China Buyout Watch: Geely's Turn For Volvo?
Volvo is Latin for “I turn” (as in “revolving credit” of lore, or as in “revolver” for people who can’t get one.) Nomen est omen: Never has the word been truer than now, as the formerly glorious Swedish brand is being offered-up for a gang-bang.
From day one, TTAC chronicled the trials and tribulations of the D2.8 to sell as many brands a possible to the highest bidder. The news cycle on that is predictable. We report it. They deny it. Pom-pom waving bloggers drop their cheer-leading acoutrements for a second, wave the denials, and call us idiots. Shortly thereafter, The Truth About Cars offered to India and China comes out, usually by way of the Indians saying that they don’t have the money, or the Chinese saying that they looked and lost interest. All while Detroit denies that anything of that nature may be going on.
At least, the last part changed. Two days ago, motor-mouth Bob Lutz admitted what he had denied weeks before: GM brands such as HUMMER, Saab, Saturn are on the block. Excuse me, they are “under strategic review.” Yesterday, Ford’s Mulally confirmed what TTAC B&B had known for a while: Volvo is for sale.
Well, of course Mulally didn’t say it so crudely. He said “Ford is considering strategic options, right now,” Reuters reports. What’s with the “strategic options” talk? Are they peddling launch codes for ICBMs? Why is it so hard to say: “We are looking for a buyer?” That’s what you learn on your first day as a salesman: gotta ask for the sale. Maybe, that’s why they aren’t selling. “Boy, do I have a strategic option for you” doesn’t seem to have the right ring to it.
Double-speak or not, Mulally “expects lots of interest in the brand.” Maybe Mulally had one too many, or he was under a lot of stress (waiting for news from DC does that to you,) but his next remarks drifted into never-never land, into the DMZ of strategic options, so to speak: “I think that even though times are tough, there are a lot of people who would love to have that brand. Even though it is tough it’s going to work out okay.”
Isn’t it refreshing when people can verbalize clearly where they stand, strategic options-wise?
As for the lots of people who would love to have that brand, we agree. A lot would love a Volvo. When you bring in the nasty factors of having the money to buy the brand, not to mention an acquisition that makes sense, the number of suitors gets a bit limited. The Europeans have their own problems. The Indians likewise. There is some interest in China, amply documented by TTAC. Prime suspect is Changan in China, who’s stock had been placed on halt pending announcements a day after the story of their interest in Volvo had hit the wires.

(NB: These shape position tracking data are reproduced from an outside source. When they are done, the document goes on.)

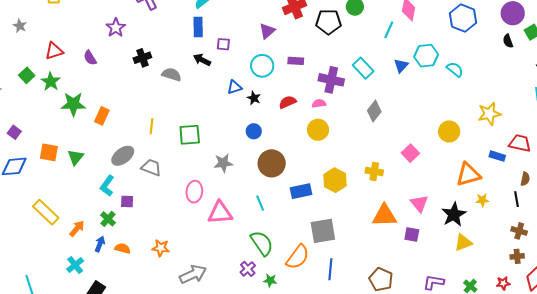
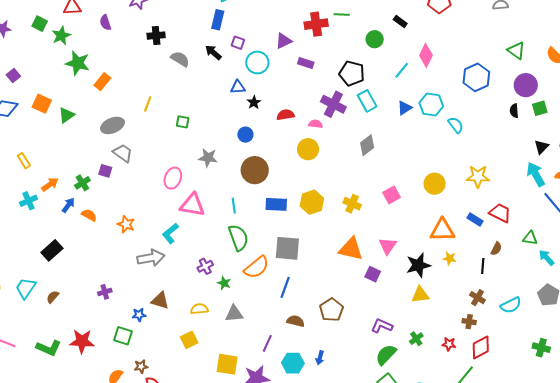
black pentagon: (328, 22) -> (352, 73), moved
purple rectangle: (296, 61) -> (306, 63), moved
cyan circle: (262, 66) -> (257, 63), moved
green square: (27, 75) -> (40, 24), turned -35
green square: (190, 135) -> (183, 122), size x0.6
gray trapezoid: (151, 167) -> (123, 153), moved
cyan L-shape: (107, 186) -> (170, 233), moved
yellow rectangle: (46, 212) -> (24, 161), size x0.6
green semicircle: (262, 243) -> (238, 238), moved
cyan cross: (75, 265) -> (28, 201), moved

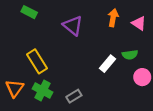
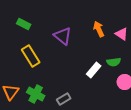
orange arrow: (113, 18) -> (99, 29), turned -35
yellow rectangle: (37, 61) -> (31, 56), moved

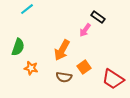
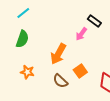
green semicircle: (18, 47) -> (22, 39), moved
brown semicircle: (64, 77) -> (60, 81), turned 35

The Brit blog Autocar.co.uk doesn’t want to be left out in the Volvo debate. They found their own Chinese car maker who’s supposedly waiting for his turn to do Volvo: Geely.
“Autocar has learned that rival Geely Automobile has shown interest in a controlling stake in the Swedish brand,” they blog. And how did this interest manifest itself? “Geely personnel initially visited Volvo’s headquarters in Gothenburg in early 2008. At the time, Geely was unprepared to pay the $6b that Ford was asking for Volvo. But with Ford insiders now suggesting that Mulally is prepared to offload Volvo at a significantly lower price, talks between the two car makers have restarted.”
If that’s the proof, then it’s old hat.
Gang-bangs can get a bit sticky, and Autocar found a gooey spot: “One of the sticking points for any deal with a Chinese maker is the intellectual property agreements concerning the Ford-based platforms on which Volvos are based. Autocar sources say any buyer would be prohibited from using these platforms for any other brand.”
Not necessarily so, depends on the contract. Many Chinese home-growns are based on a platform bought from abroad. Another wet spot may have been overlooked: Changan. They are in a joint venture with Ford to build Volvos for China, and they are busy expanding their line-up. They may have to be asked what they think of a Geely-Ford-Volvo affair.